■ **The problem**: Using the records below, find every line that includes "Best" and copy it.

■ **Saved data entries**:
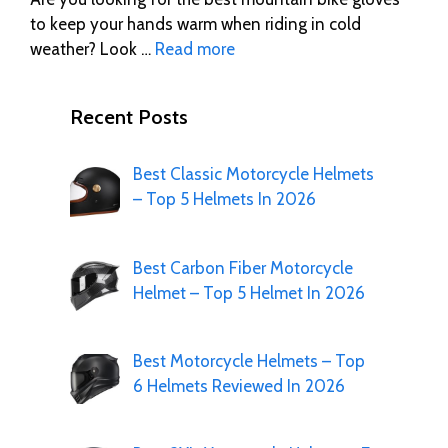
to keep your hands warm when riding in cold
weather? Look …
Read more
Recent Posts
Best Classic Motorcycle Helmets
– Top 5 Helmets In 2026
Best Carbon Fiber Motorcycle
Helmet – Top 5 Helmet In 2026
Best Motorcycle Helmets – Top
6 Helmets Reviewed In 2026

■ **Response area**:
Best Classic Motorcycle Helmets
Best Carbon Fiber Motorcycle
Best Motorcycle Helmets – Top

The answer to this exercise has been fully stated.